In other words: you deserve to be destroyed.
Not Moses, not Jesus, but Judas - this defined Jews as a racial category for Stalin (his adopted Russian name, meaning "steel"), who as a young seminarian Iosip Vissarionovich Djugashvili studied the teachings of the Orthodox Christian Church in his native Georgia
As Feuchtwanger noted in his book Moskau 1937, published the same year in Amsterdam, "When I saw Stalin, the proceedings against the first Trotsky group, Zinoviev and Kamenev, were over; the accused had been condemned and shot, and an action against the second Trotsky group, Pyatakov, Radek, Bukharin and Rykov, was pending" (cited in Karl Schlögel, Moscow, 1937, translated by Rodney Livingstone, Polity Press, London, 2012. pp.83-84).
Radek (shot in 1939), Trotsky (assassinated on Stalin's orders in 1940), Zinoviev and Kamenev (shot in 1936) were all Jews.
This was only the prelude, however, to Stalin's great anti-Jewish pogrom of the last six years of his life, before his death on 5 March 1953 - an event which saved the lives of unknown tens of thousands of people.
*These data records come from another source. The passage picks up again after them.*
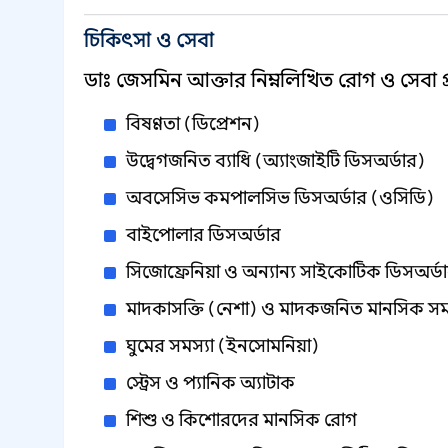
চিকিৎসা ও সেবা
ডাঃ জেসমিন আক্তার নিম্নলিখিত রোগ ও সেবা প
বিষণ্ণতা (ডিপ্রেশন)
উদ্বেগজনিত ব্যাধি (অ্যাংজাইটি ডিসঅর্ডার)
অবসেসিভ কমপালসিভ ডিসঅর্ডার (ওসিডি)
বাইপোলার ডিসঅর্ডার
সিজোফ্রেনিয়া ও অন্যান্য সাইকোটিক ডিসঅর্ড
মাদকাসক্তি (নেশা) ও মাদকজনিত মানসিক সম
ঘুমের সমস্যা (ইনসোমনিয়া)
স্ট্রেস ও প্যানিক অ্যাটাক
শিশু ও কিশোরদের মানসিক রোগ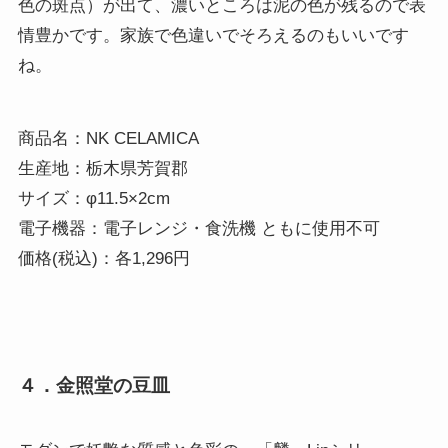
色の斑点）が出て、濃いところは泥の色が残るので表
情豊かです。家族で色違いでそろえるのもいいです
ね。
商品名：NK CELAMICA

生産地：栃木県芳賀郡 

サイズ：φ11.5×2cm

電子機器：電子レンジ・食洗機 ともに使用不可 

価格(税込)：各1,296円
４．金照堂の豆皿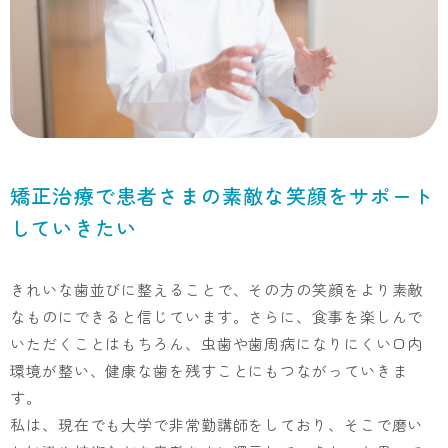
矯正治療で患者さまの素敵な笑顔をサポート
していきたい
きれいな歯並びに整えることで、その方の笑顔をより素敵
なものにできると信じています。さらに、食事を楽しんで
いただくことはもちろん、虫歯や歯周病になりにくい口内
環境が整い、健康な歯を残すことにもつながっていきま
す。
私は、現在でも大学で非常勤講師をしており、そこで磨い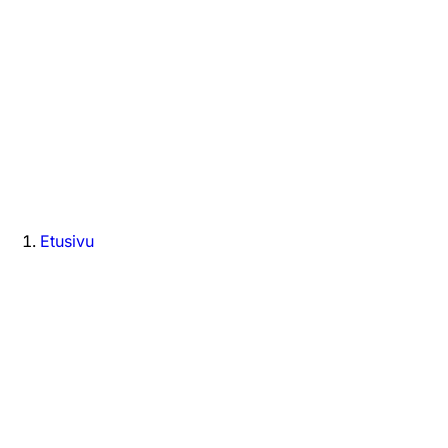
Etusivu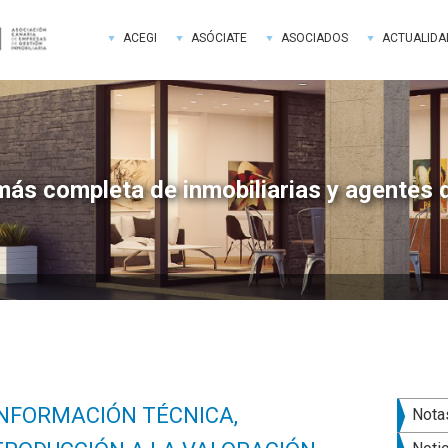
ACEGI
ASÓCIATE
ASOCIADOS
ACTUALIDA
más completa de inmobiliarias y agentes 
Bar
INFORMACIÓN TÉCNICA,
Nota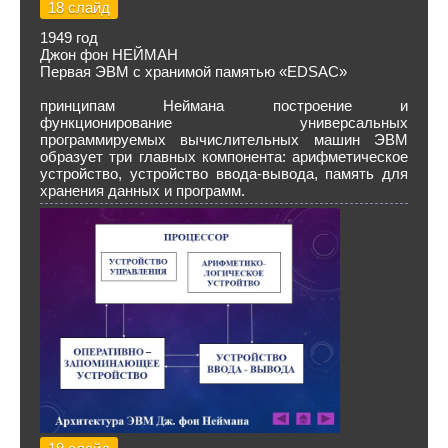
18 слайд
1949 год
Джон фон НЕЙМАН
Первая ЭВМ с хранимой памятью «EDSAC»
принципам Неймана построение и
функционирование универсальных
программируемых вычислительных машин ЭВМ
образует три главных компонента: арифметическое
устройство, устройство ввода-вывода, память для
хранения данных и программ.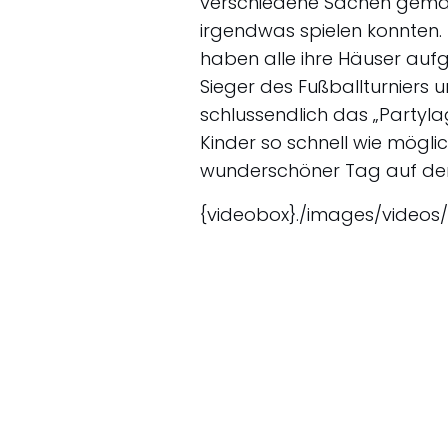
verschiedene Sachen gemach
irgendwas spielen konnten
haben alle ihre Häuser auf
Sieger des Fußballturniers
schlussendlich das „Partyla
Kinder so schnell wie mögli
wunderschöner Tag auf dem 
{videobox}./images/videos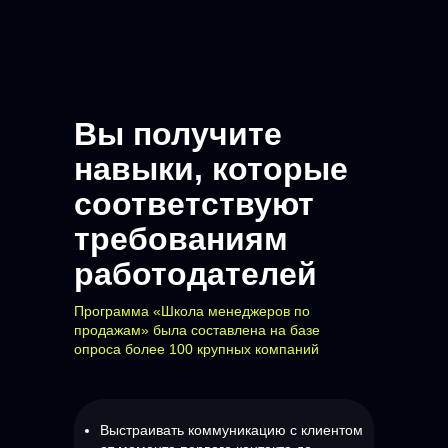
Вы получите
навыки, которые
соответствуют
требованиям
работодателей
Программа «Школа менеджеров по
продажам» была составлена на базе
опроса более 100 крупных компаний
Выстраивать коммуникацию с клиентом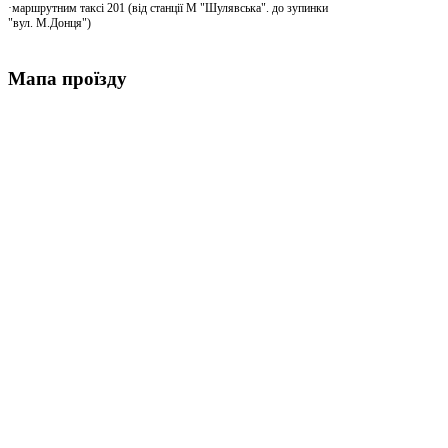
·маршрутним таксі 201 (від станції М "Шулявська". до зупинки
"вул. М.Донця")
Мапа проїзду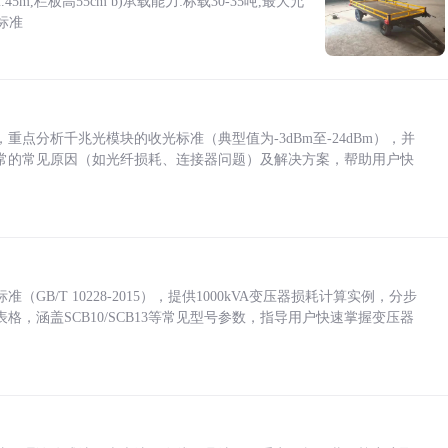
5m,栏板高55cm b)承载能力:标载30-35吨,最大允
标准
点分析千兆光模块的收光标准（典型值为-3dBm至-24dBm），并
常的常见原因（如光纤损耗、连接器问题）及解决方案，帮助用户快
/T 10228-2015），提供1000kVA变压器损耗计算实例，分步
，涵盖SCB10/SCB13等常见型号参数，指导用户快速掌握变压器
Stalin's final purge of Jews took place across all countries directly under his command in a period that covered the last two and a half years of active existence of the Communist Party of South Africa (which dissolved itself in June 1950, before it was banned), followed by the two years in which the CPSA recreated itself in secret prior to the "formal founding conference" of the SACP in 1952 with "about twenty-five delegates" at the back of a shop "in a rural part of the Eastern Transvaal", as Rusty Bernstein, one of its leaders, has reported.
Every one of Stalin's murders of Jews was cheered and celebrated by the CPSA-SACP, not least by their Jewish members.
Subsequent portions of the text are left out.